> Source material
┌──

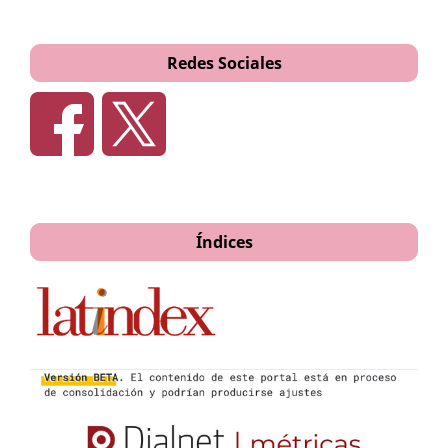
Redes Sociales
Índices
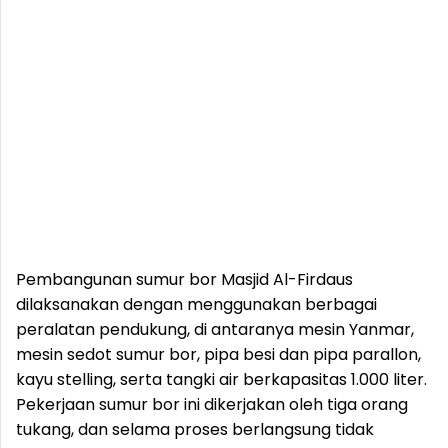
Pembangunan sumur bor Masjid Al-Firdaus
dilaksanakan dengan menggunakan berbagai
peralatan pendukung, di antaranya mesin Yanmar,
mesin sedot sumur bor, pipa besi dan pipa parallon,
kayu stelling, serta tangki air berkapasitas 1.000 liter.
Pekerjaan sumur bor ini dikerjakan oleh tiga orang
tukang, dan selama proses berlangsung tidak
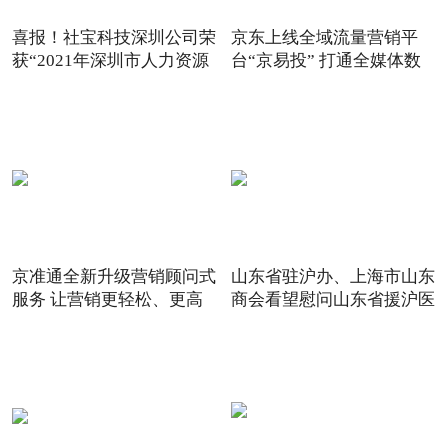
喜报！社宝科技深圳公司荣
京东上线全域流量营销平
获“2021年深圳市人力资源
台“京易投” 打通全媒体数
京准通全新升级营销顾问式
山东省驻沪办、上海市山东
服务 让营销更轻松、更高
商会看望慰问山东省援沪医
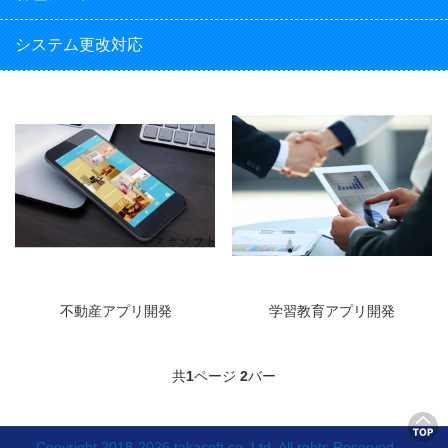
システム更改対応
不動産アプリ開発
学習教育アプリ開発
共
1
ページ
2
バー
Copyright 2018-2026 takasoft co.,Ltd. All rghts Reserved.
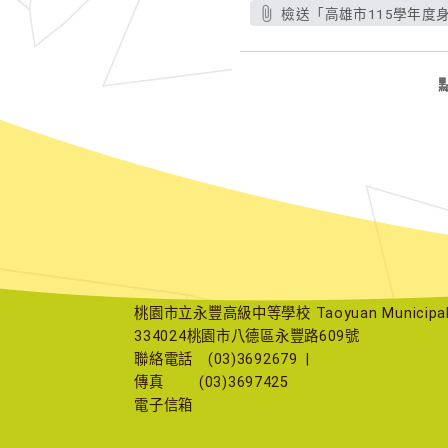
檢送「高雄市115學年度
桃園市立永豐高級中等學校 Taoyuan Municipal Yu
334024桃園市八德區永豐路609號
聯絡電話
(03)3692679
|
傳真
(03)3697425
電子信箱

└──

> Goal of the exercise
From start to finish, output the listing exactly, but omit its pictures.

> Written reply
Redes Sociales
Índices
Pembangunan sumur bor Masjid Al-Firdaus
dilaksanakan dengan menggunakan berbagai
peralatan pendukung, di antaranya mesin Yanmar,
mesin sedot sumur bor, pipa besi dan pipa parallon,
kayu stelling, serta tangki air berkapasitas 1.000 liter.
Pekerjaan sumur bor ini dikerjakan oleh tiga orang
tukang, dan selama proses berlangsung tidak
喜报！社宝科技深圳公司荣
京东上线全域流量营销平
获“2021年深圳市人力资源
台“京易投” 打通全媒体数
京准通全新升级营销顾问式
山东省驻沪办、上海市山东
服务 让营销更轻松、更高
商会看望慰问山东省援沪医
システム更改対応
不動産アプリ開発
学習教育アプリ開発
共
1
ページ
2
バー
Copyright 2018-2026 takasoft co.,Ltd. All rghts Reserved.
檢送「高雄市115學年度
桃園市立永豐高級中等學校 Taoyuan Municipal Yu
334024桃園市八德區永豐路609號
聯絡電話
(03)3692679
|
傳真
(03)3697425
電子信箱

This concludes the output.